▶ [TASK DESCRIPTION]:
Transcribe exactly every line from the one with "ても、より一層のサービス向上に努めて参りますので" to the last line of the listing below, including both.

▶ [DATASET EXCERPTS]:
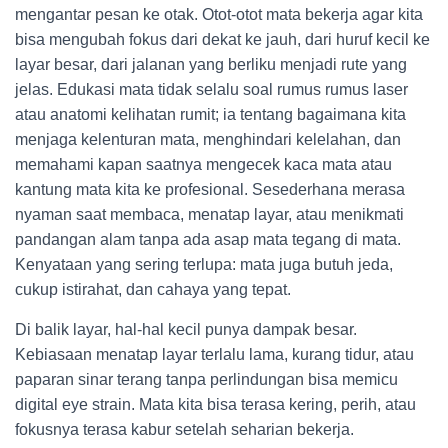
mengantar pesan ke otak. Otot-otot mata bekerja agar kita
bisa mengubah fokus dari dekat ke jauh, dari huruf kecil ke
layar besar, dari jalanan yang berliku menjadi rute yang
jelas. Edukasi mata tidak selalu soal rumus rumus laser
atau anatomi kelihatan rumit; ia tentang bagaimana kita
menjaga kelenturan mata, menghindari kelelahan, dan
memahami kapan saatnya mengecek kaca mata atau
kantung mata kita ke profesional. Sesederhana merasa
nyaman saat membaca, menatap layar, atau menikmati
pandangan alam tanpa ada asap mata tegang di mata.
Kenyataan yang sering terlupa: mata juga butuh jeda,
cukup istirahat, dan cahaya yang tepat.
Di balik layar, hal-hal kecil punya dampak besar.
Kebiasaan menatap layar terlalu lama, kurang tidur, atau
paparan sinar terang tanpa perlindungan bisa memicu
digital eye strain. Mata kita bisa terasa kering, perih, atau
fokusnya terasa kabur setelah seharian bekerja.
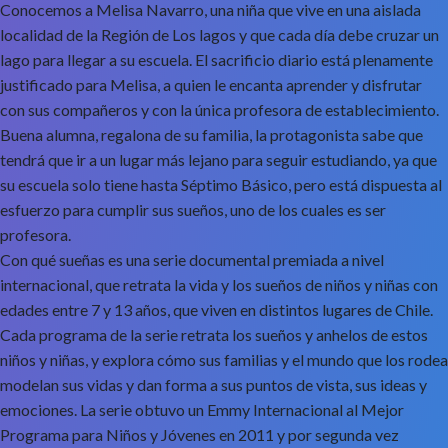
Conocemos a Melisa Navarro, una niña que vive en una aislada
localidad de la Región de Los lagos y que cada día debe cruzar un
lago para llegar a su escuela. El sacrificio diario está plenamente
justificado para Melisa, a quien le encanta aprender y disfrutar
con sus compañeros y con la única profesora de establecimiento.
Buena alumna, regalona de su familia, la protagonista sabe que
tendrá que ir a un lugar más lejano para seguir estudiando, ya que
su escuela solo tiene hasta Séptimo Básico, pero está dispuesta al
esfuerzo para cumplir sus sueños, uno de los cuales es ser
profesora.
Con qué sueñas es una serie documental premiada a nivel
internacional, que retrata la vida y los sueños de niños y niñas con
edades entre 7 y 13 años, que viven en distintos lugares de Chile.
Cada programa de la serie retrata los sueños y anhelos de estos
niños y niñas, y explora cómo sus familias y el mundo que los rodea
modelan sus vidas y dan forma a sus puntos de vista, sus ideas y
emociones. La serie obtuvo un Emmy Internacional al Mejor
Programa para Niños y Jóvenes en 2011 y por segunda vez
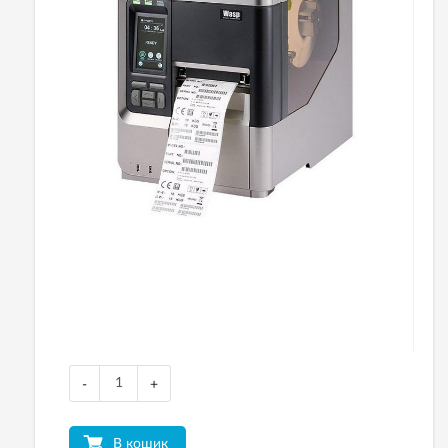
-
+
В кошик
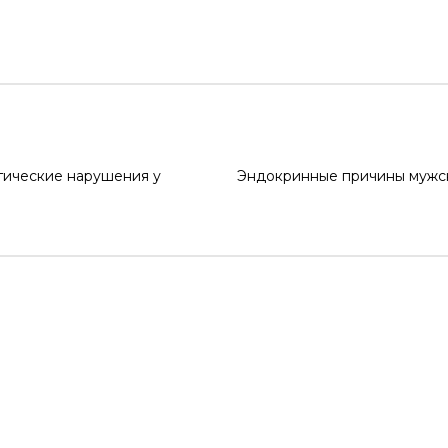
гические нарушения у
Эндокринные причины мужск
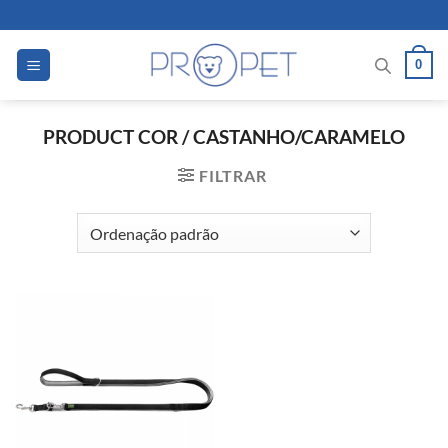
Skip
to
content
0
PRODUCT COR
/
CASTANHO/CARAMELO
FILTRAR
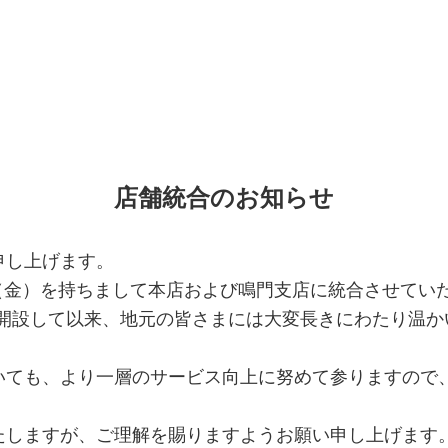
店舗統合のお知らせ
申し上げます。
日（金）を持ちまして本店および鳴門支店に統合させてい
を開設して以来、地元の皆さまには大変長きにわたり温
ても、より一層のサービス向上に努めて参りますので
しますが、ご理解を賜りますようお願い申し上げます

▶ [SOLVED EXERCISE]:
ても、より一層のサービス向上に努めて参りますので
しますが、ご理解を賜りますようお願い申し上げます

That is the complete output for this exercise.